Input data:
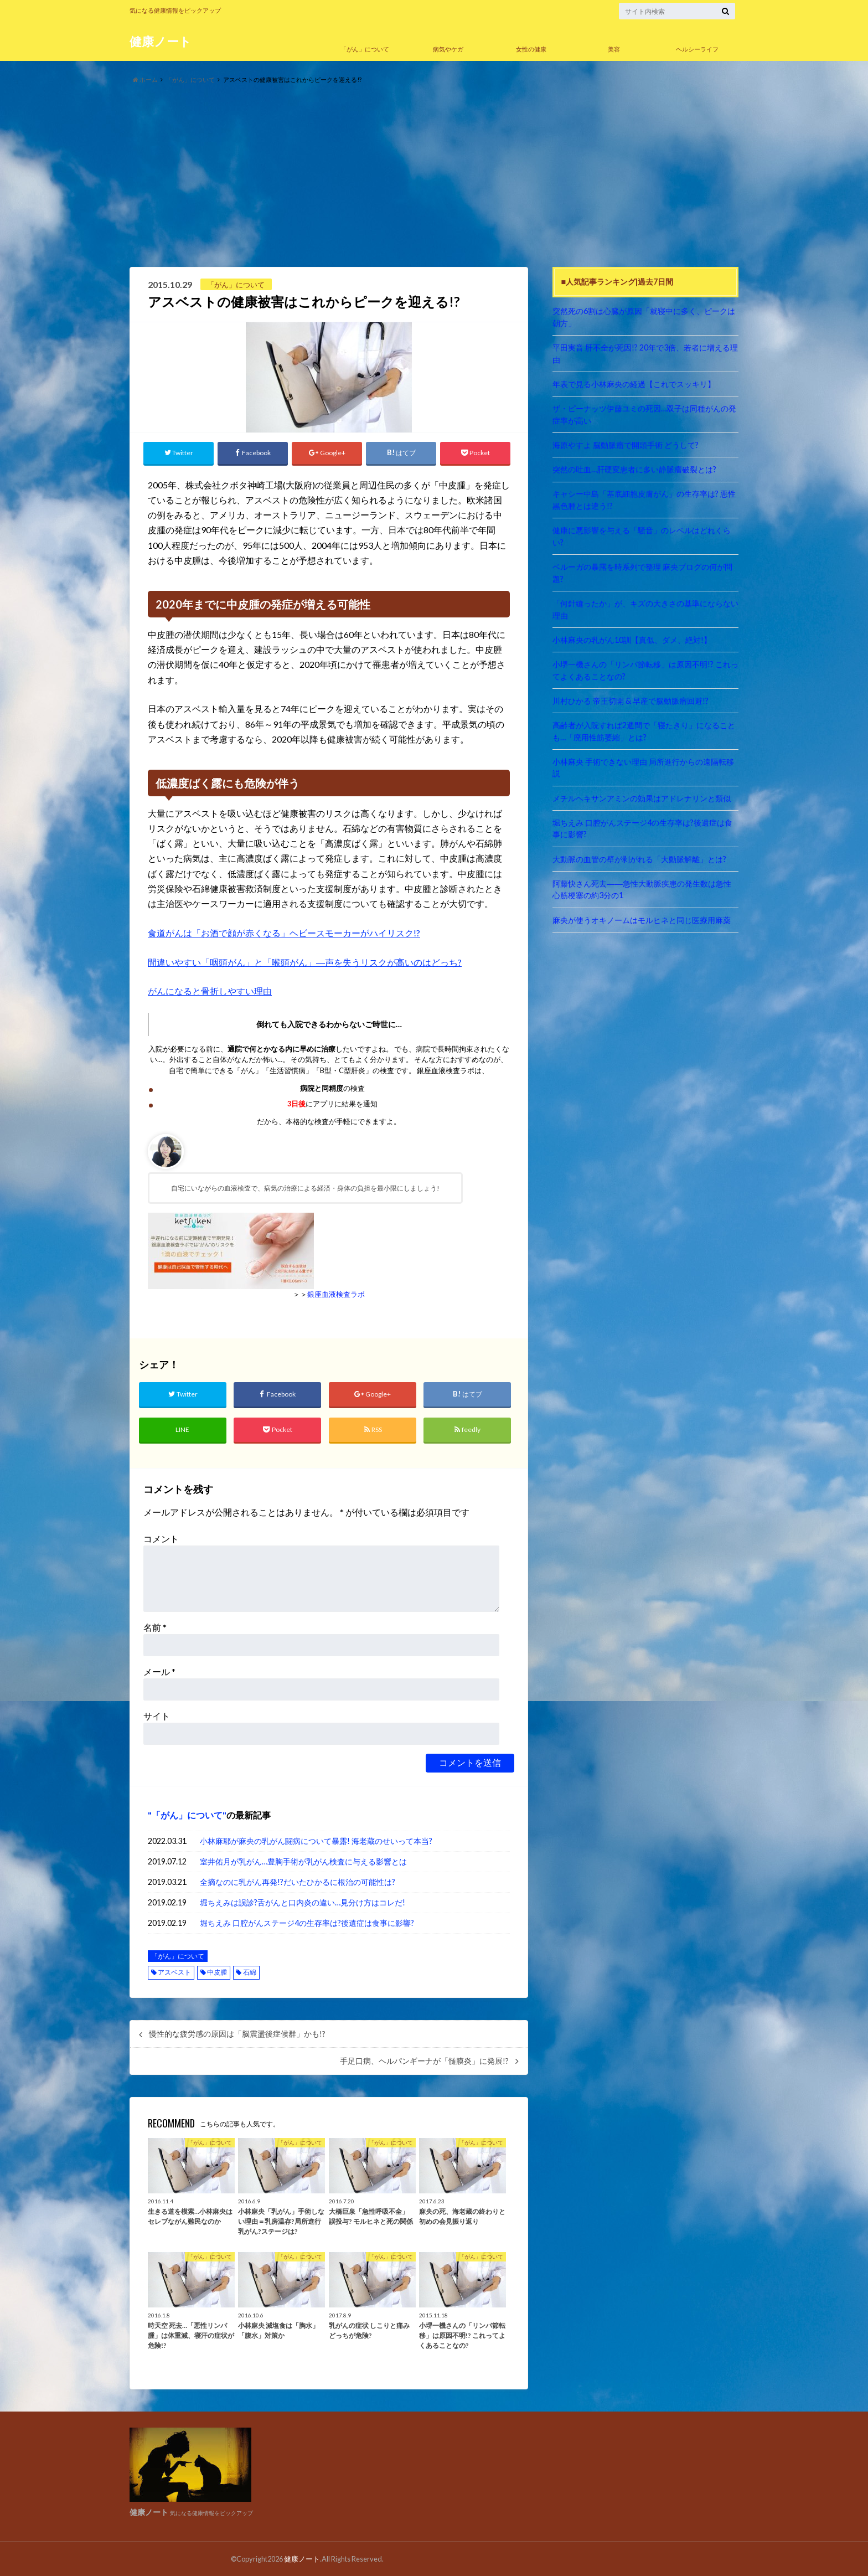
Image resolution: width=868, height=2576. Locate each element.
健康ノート (161, 41)
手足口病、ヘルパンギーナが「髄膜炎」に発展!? (424, 2061)
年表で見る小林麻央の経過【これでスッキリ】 (633, 384)
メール (159, 1671)
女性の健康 (531, 49)
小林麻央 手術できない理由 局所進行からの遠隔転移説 (643, 768)
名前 (155, 1627)
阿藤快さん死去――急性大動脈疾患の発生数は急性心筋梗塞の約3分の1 (641, 889)
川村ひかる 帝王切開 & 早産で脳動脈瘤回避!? (630, 700)
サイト (156, 1716)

Prompt: The answer must repeat every record exactly, with all pictures left out.

Problem solution:
Image resolution: width=868, height=2576. Locate each element.
健康ノート (161, 41)
手足口病、ヘルパンギーナが「髄膜炎」に発展!? (424, 2061)
年表で見る小林麻央の経過【これでスッキリ】 (633, 384)
メール (159, 1671)
女性の健康 (531, 49)
小林麻央 手術できない理由 局所進行からの遠隔転移説 (643, 768)
名前 (155, 1627)
阿藤快さん死去――急性大動脈疾患の発生数は急性心筋梗塞の約3分の1 (641, 889)
川村ひかる 帝王切開 & 早産で脳動脈瘤回避!? (630, 700)
サイト (156, 1716)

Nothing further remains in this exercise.